═════ Dataset extract ═════
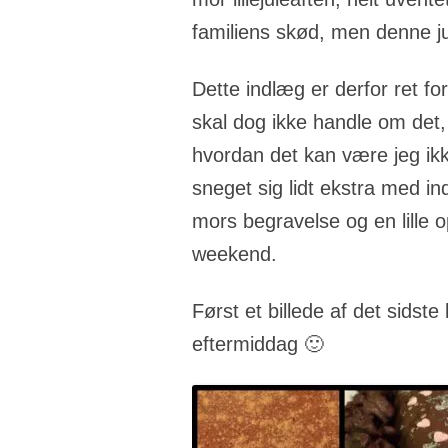
familiens skød, men denne jul
Dette indlæg er derfor ret fo
skal dog ikke handle om det,
hvordan det kan være jeg ik
sneget sig lidt ekstra med ind,
mors begravelse og en lille 
weekend.
Først et billede af det sidste 
eftermiddag 🙂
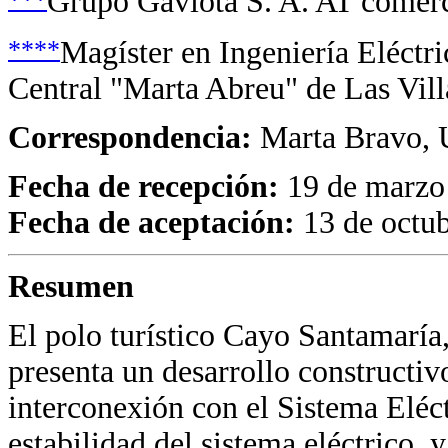
Grupo Gaviota S. A. AT comerc
****
Magíster en Ingeniería Eléctri
Central "Marta Abreu" de Las Vill
Correspondencia:
Marta Bravo, U
Fecha de recepción:
19 de marzo
Fecha de aceptación:
13 de octub
Resumen
El polo turístico Cayo Santamaría,
presenta un desarrollo constructiv
interconexión con el Sistema Eléct
estabilidad del sistema eléctrico, 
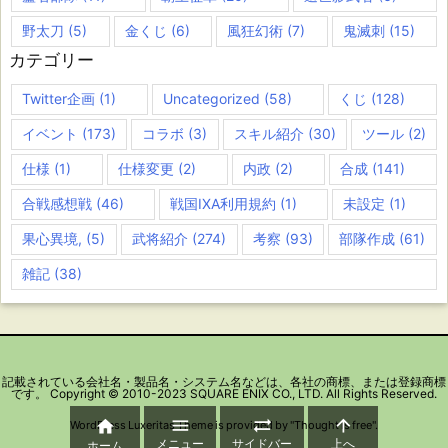
野太刀
(5)
金くじ
(6)
風狂幻術
(7)
鬼滅刺
(15)
カテゴリー
Twitter企画
(1)
Uncategorized
(58)
くじ
(128)
イベント
(173)
コラボ
(3)
スキル紹介
(30)
ツール
(2)
仕様
(1)
仕様変更
(2)
内政
(2)
合成
(141)
合戦感想戦
(46)
戦国IXA利用規約
(1)
未設定
(1)
果心異境,
(5)
武将紹介
(274)
考察
(93)
部隊作成
(61)
雑記
(38)
記載されている会社名・製品名・システム名などは、各社の商標、または登録商標
です。 Copyright © 2010-2023 SQUARE ENIX CO., LTD. All Rights Reserved.




WordPress Luxeritas Theme is provided by "
Thought is free
".
メニュー
サイドバー
上へ
ホーム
═════
• Exercise goal: Where does the string "Fecha" appear in the records? Copy every line that holds it.

• Solution to this exercise:
Fecha de recepción:
Fecha de aceptación:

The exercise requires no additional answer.